Des paiements qui rapportent

 

Et les compagnies aériennes ne sont pas seules en lice. Nouvelles Frontières a déjà depuis plus d'un an sa carte Visa (28 euros par an, moitié prix la première année). Chaque fois que le client paie avec elle, 0,2% du montant de ses achats (1% pour ceux effectués chez Nouvelles Frontières) sont crédités sur un Compte épargne vacances, destiné à financer la prochaine escapade…. avec Nouvelles Frontières. Havas Voyages offre la même formule depuis mars dernier, avec une carte MasterCard classique (32 euros par an). En prime, cette carte permet de payer en trois ou quatre fois sans frais. Principal avantage pour ces enseignes: le client pense à elles chaque fois qu'il ouvre son portefeuille pour régler un achat et sort le précieux rectangle de plastique.
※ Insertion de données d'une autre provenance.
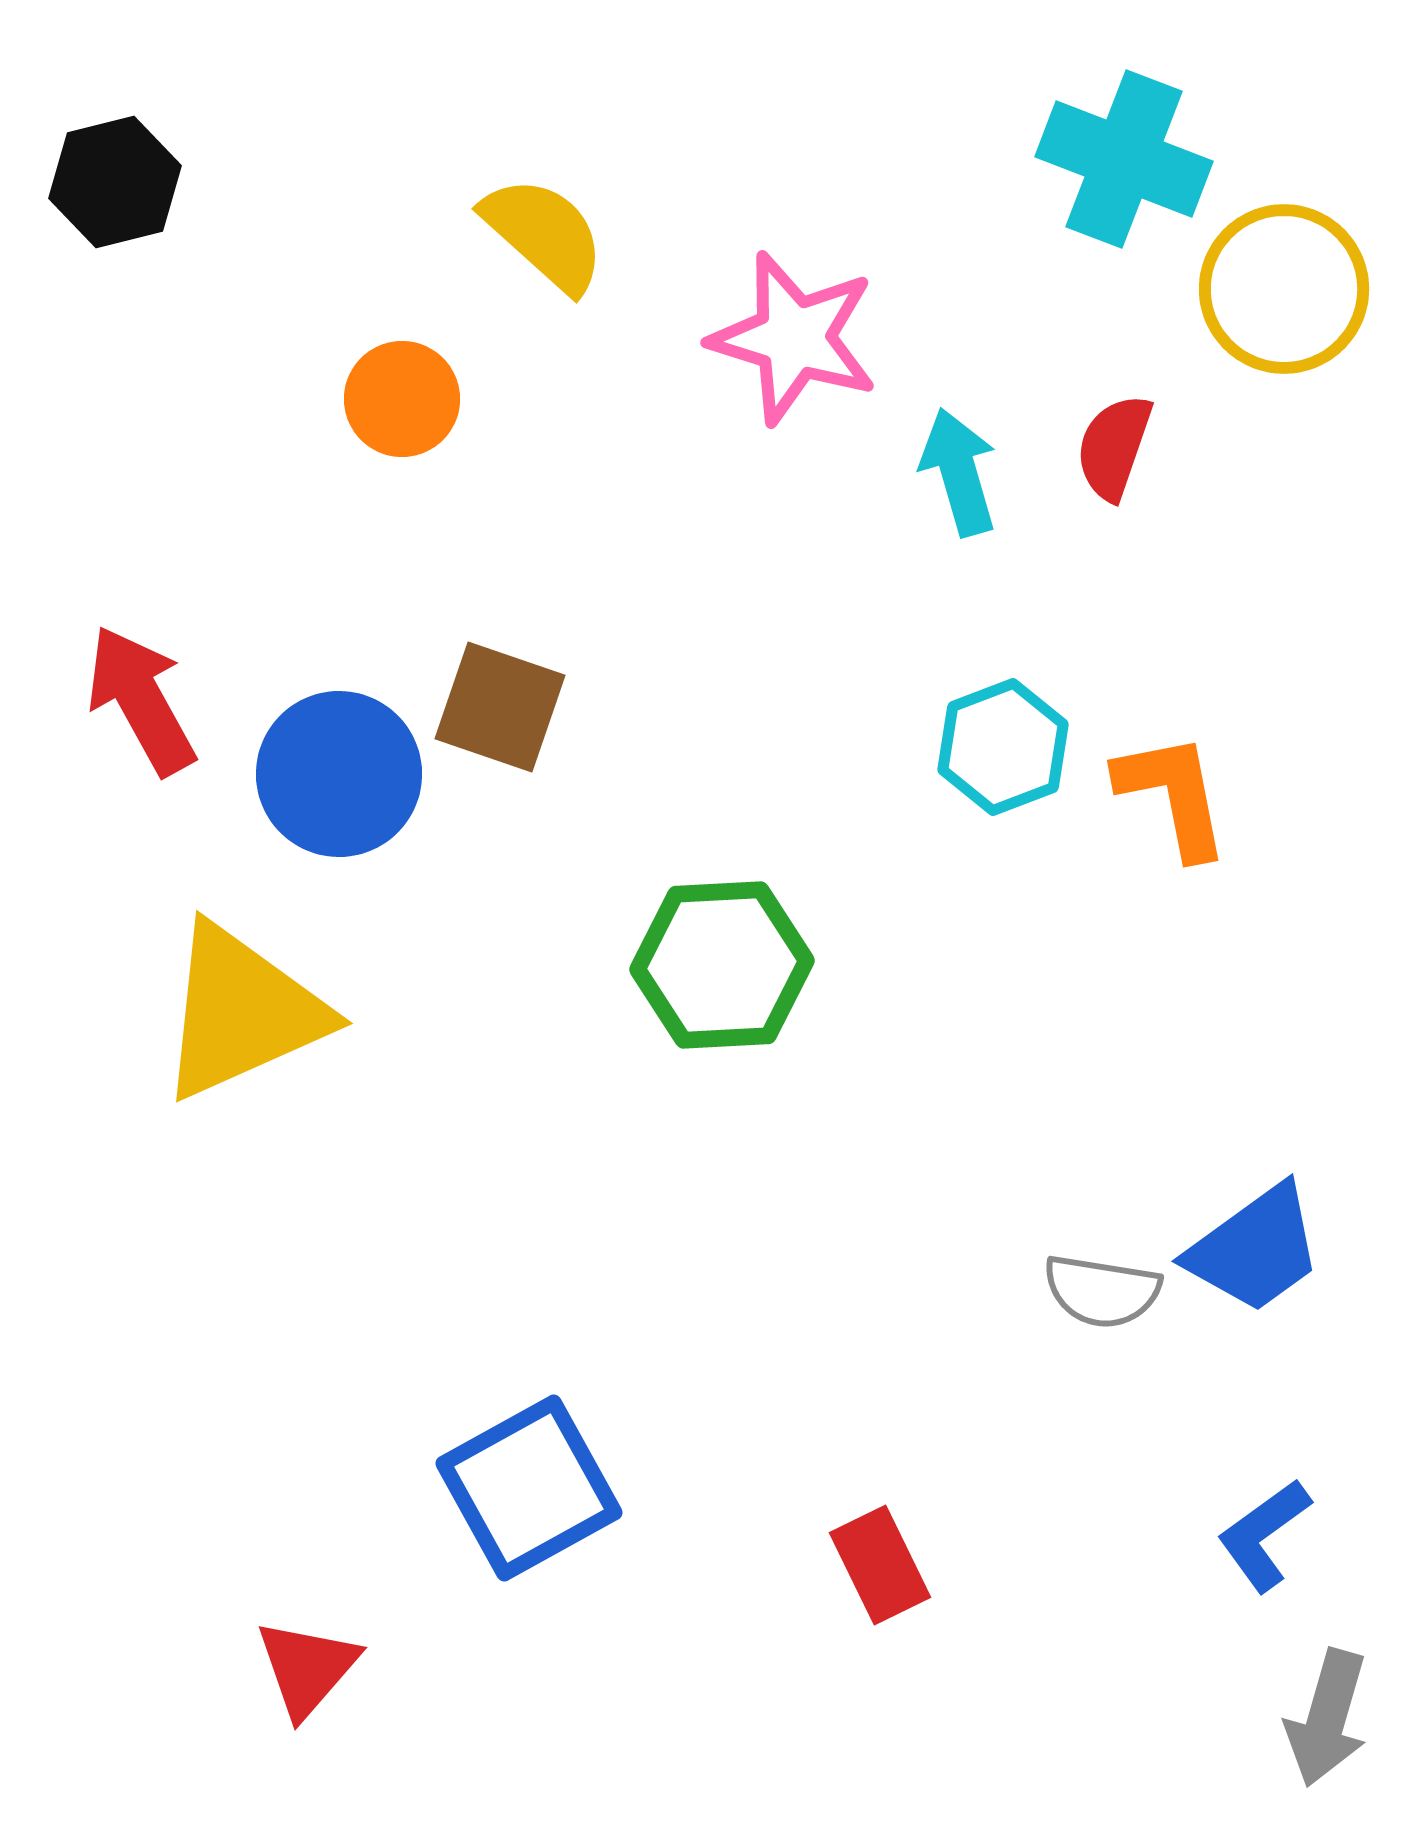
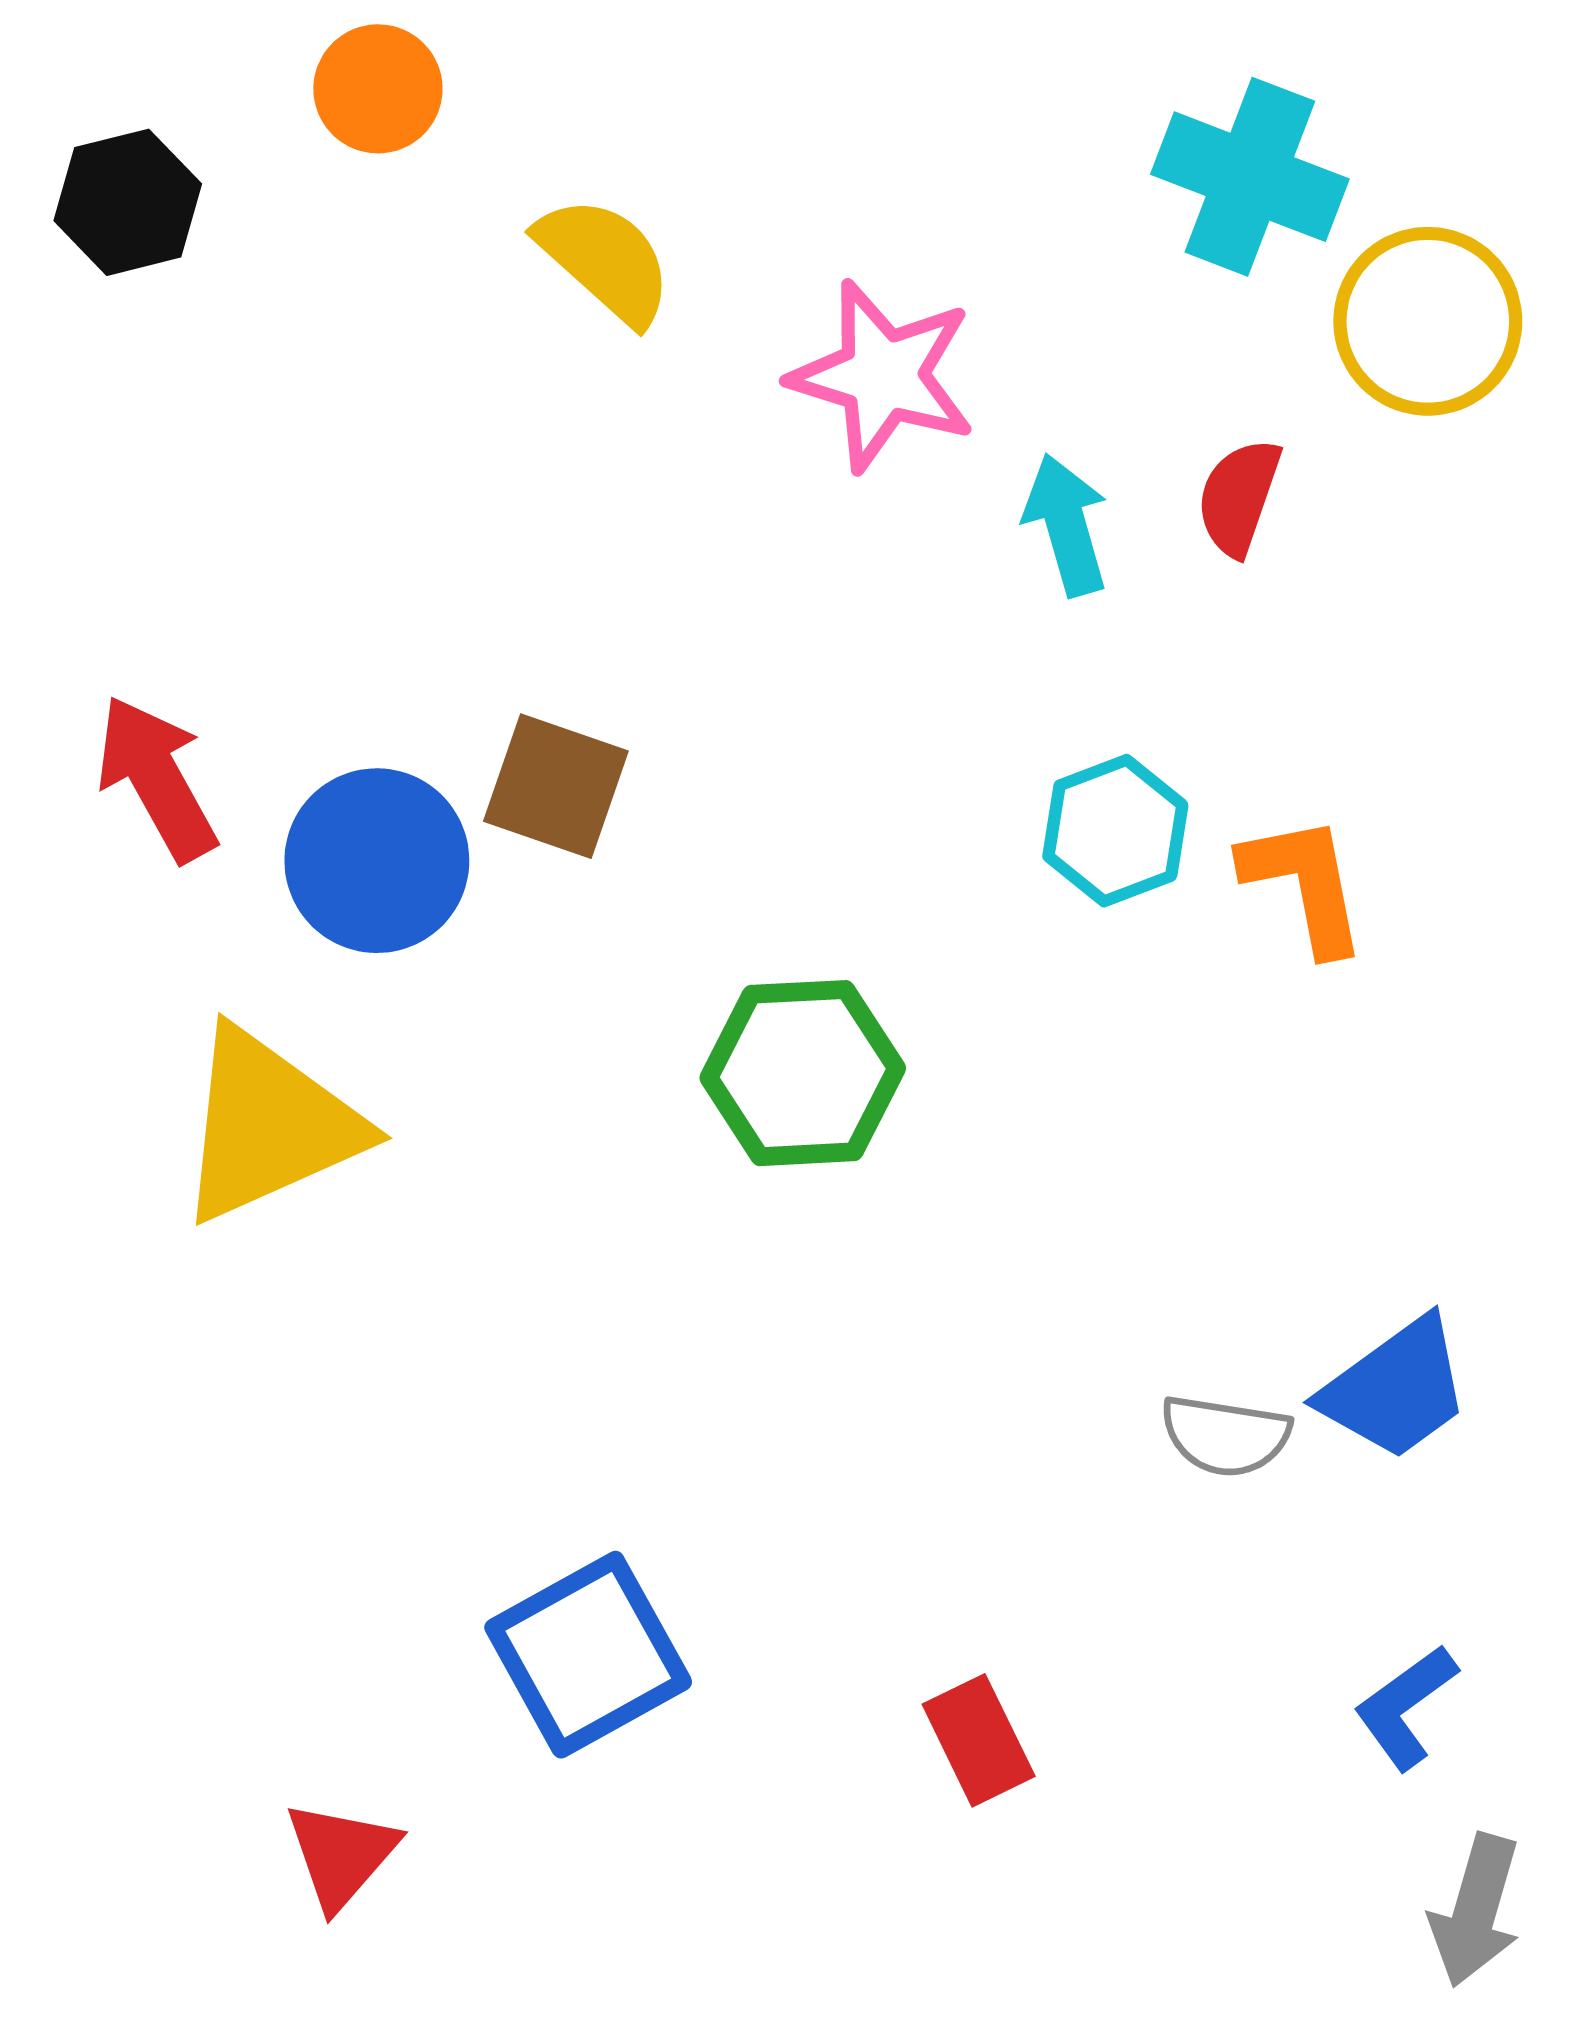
orange circle: (402, 399) -> (378, 89), moved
Ces cartes ont tout pour plaire. Leur cotisation annuelle est légèrement inférieure à celle de la même carte souscrite dans un grand réseau bancaire. Et les retraits aux distributeurs sont rarement facturés, alors que la plupart des grandes banques prélèvent des frais aux clients qui font plus de trois ou quatre retraits par mois dans les distributeurs des établissements concurrents.

 

Comptant ou à crédit

 

Mais ces cartes ont une particularité: elles sont adossées à un crédit revolving (appelé aussi prêt renouvelable), à consommer avec modération, car son taux d'intérêt n'est pas toujours séduisant. Par exemple, sur la carte Visa Air France, le meilleur taux proposé est déjà de 6%. Heureusement, les consommateurs qui optent pour ces cartes ont toujours la possibilité de ne pas utiliser ce prêt et de payer comptant: les dépenses réglées avec la carte sont alors prélevées sur leur compte bancaire habituel (nul besoin de changer de banquier). «Selon les cartes, les clients choisissent entre ces deux modes de règlement comptant ou à crédit- à la souscription de la carte (avec la liberté de changer d'option sur demande en cours de route), ou en fin de mois, lorsqu'ils reçoivent le relevé de leurs dépenses, ou au moment de taper leur code secret sur le terminal de paiement, lorsqu'ils règlent un achat» explique Pierre-Olivier Nau, directeur marketing, MasterCard France.

 

Privilèges…

 

Mais les clients qui ont la chance de posséder une carte très haut de gamme, Visa Infinite ou la Platinum (MasterCard), n'ont pas forcément besoin de ces cartes. Car ils profitent déjà de quelques privilèges auprès de certaines compagnies. «Par exemple, les porteurs d'une Visa Infinite bénéficient de 5% de réduction sur tous les vols de British Airways, y compris sur les offres promotionnelles, qui pourtant donnent rarement droit à des remises supplémentaires» précise David Cartier, responsable marketing des cartes haut de gamme et entreprises chez Carte Bleue. S'ils achètent leur billet chez Continental Airlines, au départ de Paris, un chauffeur viendra les chercher en limousine dans un rayon de 50 km autour de Notre Dame, pour les amener à Roissy. Quant aux détenteurs d'une Gold MasterCard ou d'une Platinum, ils ont 5% à 15% de réduction sur les voyages concoctés sur mesure pour eux par Carlson Wagonlit.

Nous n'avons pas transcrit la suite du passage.